Remi Warren embraces the struggle and the hard work of solo elk hunting. The bigger and tougher the challenge, the greater the reward, in his mind.
Talking about solo elk hunting, Remi Warren says, “I feel like a lot of people just want to hit the ‘easy button.’ They want instant gratification. That’s not what I’m looking for. I’m looking to struggle for something. I’m looking to earn something.”
He continues, “And take all the harshness that’s there, and feel the burn. I wouldn’t have it any other way.”
When the weather chases other hunters out of the backcountry, that’s when Warren moves in. He packs his gear and treks into the wild. He says he’s quieter, faster and there’s no competition from other hunters. It’s becomes a contest purely between him and the elements… and the few stubborn elk that refuse to leave.
“In the backcountry, the secret is being comfortable being uncomfortable,” says Warren. “Once you learn to love the harshness, the cold, the discomfort, the ripping winds, the freezing snow, and the hard miles underfoot, then there’s nothing left to hold you back.

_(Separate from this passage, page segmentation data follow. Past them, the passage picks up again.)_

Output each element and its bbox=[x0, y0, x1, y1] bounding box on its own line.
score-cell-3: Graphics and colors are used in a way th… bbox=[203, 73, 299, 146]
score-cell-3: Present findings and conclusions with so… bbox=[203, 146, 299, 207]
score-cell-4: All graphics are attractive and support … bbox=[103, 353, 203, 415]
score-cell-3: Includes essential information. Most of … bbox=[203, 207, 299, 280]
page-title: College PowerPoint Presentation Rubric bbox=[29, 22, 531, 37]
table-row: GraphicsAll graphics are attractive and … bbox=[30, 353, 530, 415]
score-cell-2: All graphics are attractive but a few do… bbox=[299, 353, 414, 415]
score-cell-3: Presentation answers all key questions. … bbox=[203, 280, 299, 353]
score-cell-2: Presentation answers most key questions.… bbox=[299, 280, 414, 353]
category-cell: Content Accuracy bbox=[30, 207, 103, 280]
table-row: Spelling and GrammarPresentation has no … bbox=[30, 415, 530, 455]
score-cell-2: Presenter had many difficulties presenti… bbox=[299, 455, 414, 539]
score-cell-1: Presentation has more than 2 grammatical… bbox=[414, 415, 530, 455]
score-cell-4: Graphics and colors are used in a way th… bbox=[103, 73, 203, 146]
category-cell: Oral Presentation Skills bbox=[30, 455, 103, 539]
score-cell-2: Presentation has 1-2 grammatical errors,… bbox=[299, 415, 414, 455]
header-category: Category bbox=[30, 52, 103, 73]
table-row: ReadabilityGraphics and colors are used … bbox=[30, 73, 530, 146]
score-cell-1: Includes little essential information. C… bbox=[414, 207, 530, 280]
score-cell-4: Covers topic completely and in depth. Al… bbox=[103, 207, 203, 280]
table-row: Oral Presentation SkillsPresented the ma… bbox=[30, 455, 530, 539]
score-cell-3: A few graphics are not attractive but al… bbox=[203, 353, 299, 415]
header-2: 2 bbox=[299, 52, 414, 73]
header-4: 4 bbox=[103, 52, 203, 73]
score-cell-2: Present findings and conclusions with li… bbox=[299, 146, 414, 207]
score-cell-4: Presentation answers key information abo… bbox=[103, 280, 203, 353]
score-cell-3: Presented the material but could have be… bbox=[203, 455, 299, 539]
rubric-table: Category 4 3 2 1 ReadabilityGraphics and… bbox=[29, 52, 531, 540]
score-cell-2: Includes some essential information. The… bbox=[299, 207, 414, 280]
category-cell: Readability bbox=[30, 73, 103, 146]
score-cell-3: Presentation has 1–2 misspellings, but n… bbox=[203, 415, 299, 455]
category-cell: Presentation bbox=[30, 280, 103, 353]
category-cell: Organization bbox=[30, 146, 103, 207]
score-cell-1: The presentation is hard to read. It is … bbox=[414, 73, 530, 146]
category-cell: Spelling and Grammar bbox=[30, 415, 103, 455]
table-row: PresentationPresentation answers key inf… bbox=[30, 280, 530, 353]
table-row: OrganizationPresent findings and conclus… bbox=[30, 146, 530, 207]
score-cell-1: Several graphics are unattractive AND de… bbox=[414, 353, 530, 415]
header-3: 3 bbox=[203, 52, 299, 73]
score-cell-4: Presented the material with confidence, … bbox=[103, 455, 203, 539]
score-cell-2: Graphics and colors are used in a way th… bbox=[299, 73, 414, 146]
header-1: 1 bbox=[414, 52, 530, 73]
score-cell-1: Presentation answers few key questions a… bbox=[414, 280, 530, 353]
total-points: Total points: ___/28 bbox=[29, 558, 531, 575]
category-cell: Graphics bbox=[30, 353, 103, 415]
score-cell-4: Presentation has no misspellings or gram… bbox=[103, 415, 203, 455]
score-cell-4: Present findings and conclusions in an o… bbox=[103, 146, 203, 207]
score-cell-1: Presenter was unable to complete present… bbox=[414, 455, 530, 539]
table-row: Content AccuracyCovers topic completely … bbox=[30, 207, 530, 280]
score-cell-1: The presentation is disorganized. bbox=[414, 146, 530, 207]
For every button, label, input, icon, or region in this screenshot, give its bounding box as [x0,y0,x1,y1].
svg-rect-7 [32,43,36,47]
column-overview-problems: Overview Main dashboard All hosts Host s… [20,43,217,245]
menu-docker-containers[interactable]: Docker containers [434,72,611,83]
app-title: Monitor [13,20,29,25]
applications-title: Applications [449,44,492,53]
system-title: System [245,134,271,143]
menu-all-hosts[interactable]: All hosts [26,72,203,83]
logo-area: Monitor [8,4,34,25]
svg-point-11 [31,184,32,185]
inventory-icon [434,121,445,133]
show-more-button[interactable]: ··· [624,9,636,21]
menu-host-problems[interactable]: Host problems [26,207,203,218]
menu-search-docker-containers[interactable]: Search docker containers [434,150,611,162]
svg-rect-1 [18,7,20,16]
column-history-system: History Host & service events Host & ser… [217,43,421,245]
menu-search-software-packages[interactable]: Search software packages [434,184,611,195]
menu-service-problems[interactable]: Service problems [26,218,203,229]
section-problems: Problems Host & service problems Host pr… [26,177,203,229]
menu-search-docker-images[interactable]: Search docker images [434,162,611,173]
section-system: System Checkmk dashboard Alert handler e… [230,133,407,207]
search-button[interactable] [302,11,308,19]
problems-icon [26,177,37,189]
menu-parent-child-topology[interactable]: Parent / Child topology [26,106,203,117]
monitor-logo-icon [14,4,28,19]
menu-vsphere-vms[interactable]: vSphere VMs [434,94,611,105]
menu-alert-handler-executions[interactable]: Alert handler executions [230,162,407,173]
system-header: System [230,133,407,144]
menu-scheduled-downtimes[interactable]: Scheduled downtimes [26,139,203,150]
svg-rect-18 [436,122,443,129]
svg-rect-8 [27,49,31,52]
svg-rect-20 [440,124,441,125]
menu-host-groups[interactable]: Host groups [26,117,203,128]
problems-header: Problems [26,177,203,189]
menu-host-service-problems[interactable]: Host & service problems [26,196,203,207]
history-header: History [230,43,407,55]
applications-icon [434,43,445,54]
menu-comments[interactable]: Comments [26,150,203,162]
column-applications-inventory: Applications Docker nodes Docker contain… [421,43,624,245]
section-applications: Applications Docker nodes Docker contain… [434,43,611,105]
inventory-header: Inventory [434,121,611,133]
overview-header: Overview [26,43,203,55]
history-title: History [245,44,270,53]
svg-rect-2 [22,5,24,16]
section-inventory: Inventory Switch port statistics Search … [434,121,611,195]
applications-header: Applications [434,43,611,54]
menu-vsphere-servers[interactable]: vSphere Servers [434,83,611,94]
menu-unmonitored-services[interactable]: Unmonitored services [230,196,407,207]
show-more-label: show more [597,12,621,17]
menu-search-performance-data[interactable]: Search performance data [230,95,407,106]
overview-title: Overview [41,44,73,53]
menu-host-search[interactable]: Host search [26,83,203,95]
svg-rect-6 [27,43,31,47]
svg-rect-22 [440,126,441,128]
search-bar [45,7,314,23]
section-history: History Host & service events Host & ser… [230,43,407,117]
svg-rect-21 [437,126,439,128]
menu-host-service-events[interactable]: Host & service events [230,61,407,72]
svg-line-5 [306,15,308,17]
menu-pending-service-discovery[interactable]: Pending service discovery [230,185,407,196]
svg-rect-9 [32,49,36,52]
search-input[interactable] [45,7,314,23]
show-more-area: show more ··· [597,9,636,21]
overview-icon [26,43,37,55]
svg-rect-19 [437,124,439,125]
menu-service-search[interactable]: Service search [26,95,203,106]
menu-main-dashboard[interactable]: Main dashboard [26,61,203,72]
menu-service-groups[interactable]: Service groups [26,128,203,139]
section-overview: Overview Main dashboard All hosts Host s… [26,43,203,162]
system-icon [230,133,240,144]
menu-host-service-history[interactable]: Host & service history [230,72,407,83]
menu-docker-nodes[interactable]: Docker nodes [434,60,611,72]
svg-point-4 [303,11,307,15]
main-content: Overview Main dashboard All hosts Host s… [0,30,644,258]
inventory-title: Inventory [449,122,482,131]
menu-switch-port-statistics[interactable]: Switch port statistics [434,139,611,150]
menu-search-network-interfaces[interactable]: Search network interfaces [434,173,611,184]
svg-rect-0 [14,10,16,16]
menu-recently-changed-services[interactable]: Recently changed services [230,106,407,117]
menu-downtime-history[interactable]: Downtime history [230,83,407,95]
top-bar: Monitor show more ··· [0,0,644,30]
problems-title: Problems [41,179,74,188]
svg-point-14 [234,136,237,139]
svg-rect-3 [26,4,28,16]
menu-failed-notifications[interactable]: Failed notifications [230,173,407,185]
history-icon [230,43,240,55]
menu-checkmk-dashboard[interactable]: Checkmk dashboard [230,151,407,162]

And that right there is the recipe to success.”
He focuses on food sources, where the elk can feed. Glassing the spaces where the wind has blown the snow from grassy openings, he searches for elk.
“All you can ask for is one encounter,” he considers. “And when it happens, you need to be ready.”
“There are moments as a hunter when everything slips away. And I’m completely immersed in the wild around me. Not as a bystander, but an active participant. As the wind and snow swirl, I’m thankful to the elk for life. This is the moment and a feeling I chase.”
He gets philosophical as he struggles to haul out an elk. “We all have a way that we pay tribute to the animal. Mine is in the labor of it,” he reflects. “I want to hurt. I want to struggle. I want to feel it. And in turn, I will always remember it.”
It’s a righteous ethic that speaks to the true hunter.